Restituo-lhe ao mesmo tempo os versos que me veio confiar amigavelmente. Agradeço-lhe mais uma vez a grandeza e a cordialidade de sua confiança. Procurei por meio desta resposta sincera, feita o melhor que pude, tornar-me um pouco mais digno dela do que realmente sou, em minha qualidade de estranho.

Com todo o devotamento e toda a simpatia,

Rainer Maria Rilke 

     (Esta Primeira Carta do livro "Cartas a um jovem poeta" foi traduzida por Cecília Meireles, retirada da edição: "Cartas a um jovem poeta e Canção morte do porta-estandarte Cristóvão Rilke", ed. Globo, 1983.)

Conclusão

     No uso comum, "poesia" é termo utilizado para nomear o texto escrito em forma de verso. No rigor do termo, no entanto, "poesia" não é sinônimo de verso metrificado, rimado. A essência da poesia é a palavra. O trabalho com a palavra. O dizer o comum de forma incomum. O dizer poeticamente. De forma original. Inventando metáforas novas. Comparações inusitadas. Impactando. Oferecendo a palavra como espetáculo.

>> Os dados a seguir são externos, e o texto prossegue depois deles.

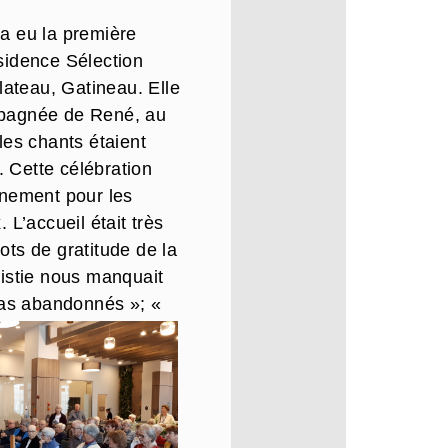
a eu la première
sidence Sélection
lateau, Gatineau. Elle
mpagnée de René, au
les chants étaient
 Cette célébration
énement pour les
 L’accueil était très
ots de gratitude de la
ristie nous manquait
as abandonnés »; «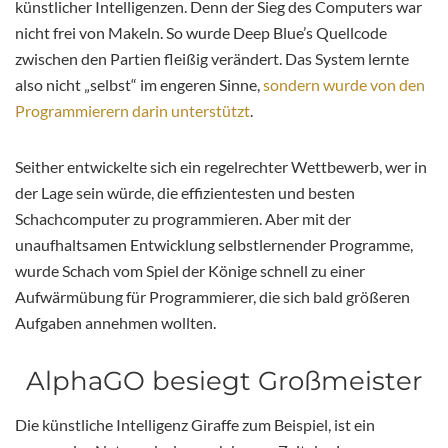
künstlicher Intelligenzen. Denn der Sieg des Computers war
nicht frei von Makeln. So wurde Deep Blue’s Quellcode
zwischen den Partien fleißig verändert. Das System lernte
also nicht „selbst“ im engeren Sinne,
sondern wurde von den
Programmierern darin unterstützt
.
Seither entwickelte sich ein regelrechter Wettbewerb, wer in
der Lage sein würde, die effizientesten und besten
Schachcomputer zu programmieren. Aber mit der
unaufhaltsamen Entwicklung selbstlernender Programme,
wurde Schach vom Spiel der Könige schnell zu einer
Aufwärmübung für Programmierer, die sich bald größeren
Aufgaben annehmen wollten.
AlphaGO besiegt Großmeister
Die künstliche Intelligenz Giraffe zum Beispiel, ist ein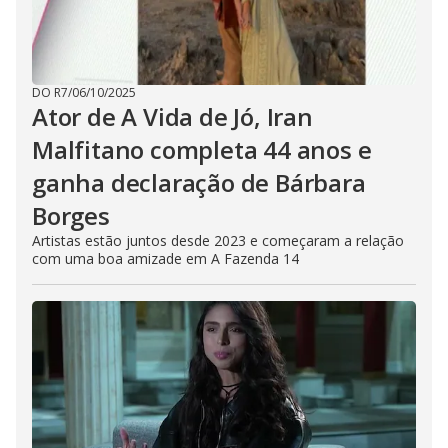
DO R7
/
06/10/2025
Ator de A Vida de Jó, Iran
Malfitano completa 44 anos e
ganha declaração de Bárbara
Borges
Artistas estão juntos desde 2023 e começaram a relação
com uma boa amizade em A Fazenda 14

     Esqueça, pois, que poesia é sentimento. Comoção. A expressão do amor. De uma saudade. De uma dor de amor. Não diga a sua amada que quer vê-la repousando num berço de rosas macias, ao som das cantigas que a brisa cicia, no doce balanço das ondas do mar. Que ela é o sol de sua vida, o pão com que você saciará sua sede de carinho. Seu ontem. Seu hoje. Seu amanhã. Seu sempre. Aliás, diga tudo isso, mas de forma poética, nova, original. Afinal, poesia é a arte de dizer. Da palavra. Nova.